(Page images and extracted text)
########
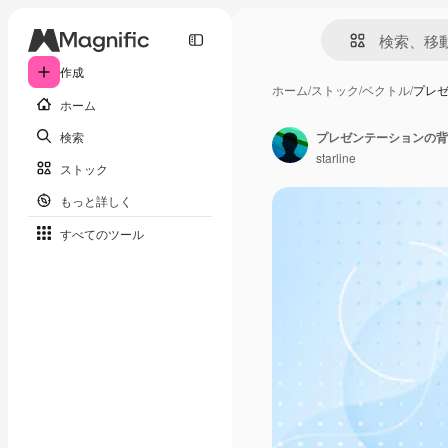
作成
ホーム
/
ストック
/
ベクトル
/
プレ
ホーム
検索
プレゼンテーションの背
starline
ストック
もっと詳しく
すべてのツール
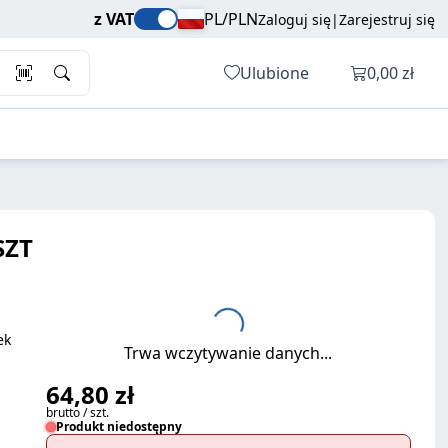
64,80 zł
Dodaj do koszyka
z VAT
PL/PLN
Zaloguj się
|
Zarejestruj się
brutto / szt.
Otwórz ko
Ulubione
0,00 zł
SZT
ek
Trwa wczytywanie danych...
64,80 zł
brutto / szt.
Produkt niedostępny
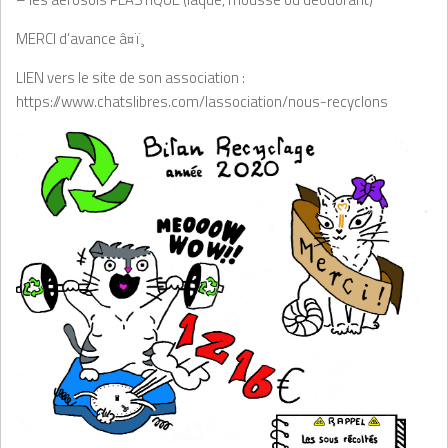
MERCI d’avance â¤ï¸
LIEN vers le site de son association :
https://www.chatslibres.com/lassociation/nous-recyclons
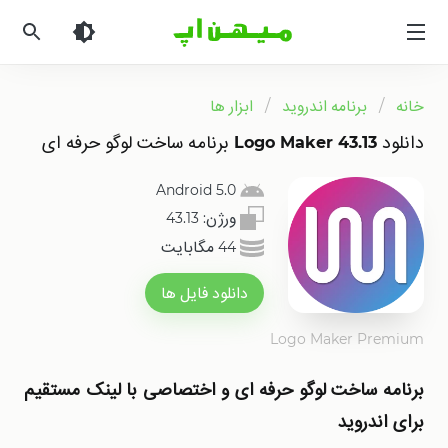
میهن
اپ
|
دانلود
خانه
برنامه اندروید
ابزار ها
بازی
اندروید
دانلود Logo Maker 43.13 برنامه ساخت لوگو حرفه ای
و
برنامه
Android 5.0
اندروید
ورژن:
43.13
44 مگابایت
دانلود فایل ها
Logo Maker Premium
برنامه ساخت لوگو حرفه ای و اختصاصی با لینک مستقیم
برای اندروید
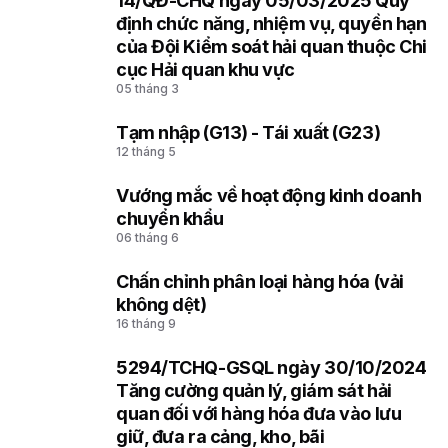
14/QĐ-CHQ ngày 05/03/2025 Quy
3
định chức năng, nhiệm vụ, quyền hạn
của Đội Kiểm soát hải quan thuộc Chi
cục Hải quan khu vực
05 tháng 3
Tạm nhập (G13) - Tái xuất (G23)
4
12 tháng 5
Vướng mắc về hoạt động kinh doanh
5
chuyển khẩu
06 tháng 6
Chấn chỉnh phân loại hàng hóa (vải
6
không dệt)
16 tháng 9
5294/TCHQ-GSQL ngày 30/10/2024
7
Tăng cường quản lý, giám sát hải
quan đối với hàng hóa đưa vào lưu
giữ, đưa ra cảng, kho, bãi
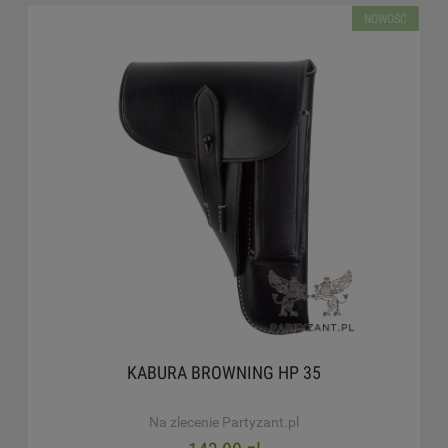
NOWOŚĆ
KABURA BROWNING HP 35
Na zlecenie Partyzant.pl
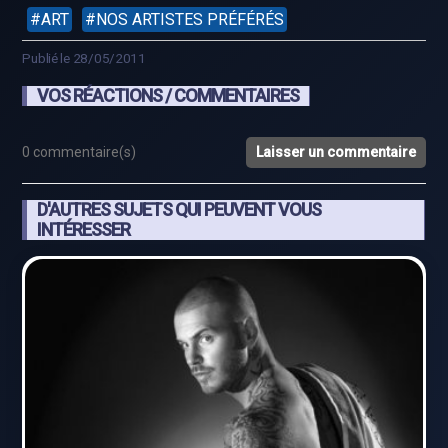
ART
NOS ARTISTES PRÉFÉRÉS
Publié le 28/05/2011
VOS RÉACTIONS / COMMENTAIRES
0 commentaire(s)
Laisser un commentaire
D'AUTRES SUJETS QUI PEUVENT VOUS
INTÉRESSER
########
■ WHAT NEEDS TO BE DONE
Leaving every picture out, return the lines from the one containing "định chức năng, nhiệm vụ, quyền hạn" through the last line of the records exactly.

■ RESPONSE TO THIS TASK
định chức năng, nhiệm vụ, quyền hạn
của Đội Kiểm soát hải quan thuộc Chi
cục Hải quan khu vực
05 tháng 3
Tạm nhập (G13) - Tái xuất (G23)
4
12 tháng 5
Vướng mắc về hoạt động kinh doanh
5
chuyển khẩu
06 tháng 6
Chấn chỉnh phân loại hàng hóa (vải
6
không dệt)
16 tháng 9
5294/TCHQ-GSQL ngày 30/10/2024
7
Tăng cường quản lý, giám sát hải
quan đối với hàng hóa đưa vào lưu
giữ, đưa ra cảng, kho, bãi
NOWOŚĆ
KABURA BROWNING HP 35
Na zlecenie Partyzant.pl
ART
NOS ARTISTES PRÉFÉRÉS
Publié le 28/05/2011
VOS RÉACTIONS / COMMENTAIRES
0 commentaire(s)
Laisser un commentaire
D'AUTRES SUJETS QUI PEUVENT VOUS
INTÉRESSER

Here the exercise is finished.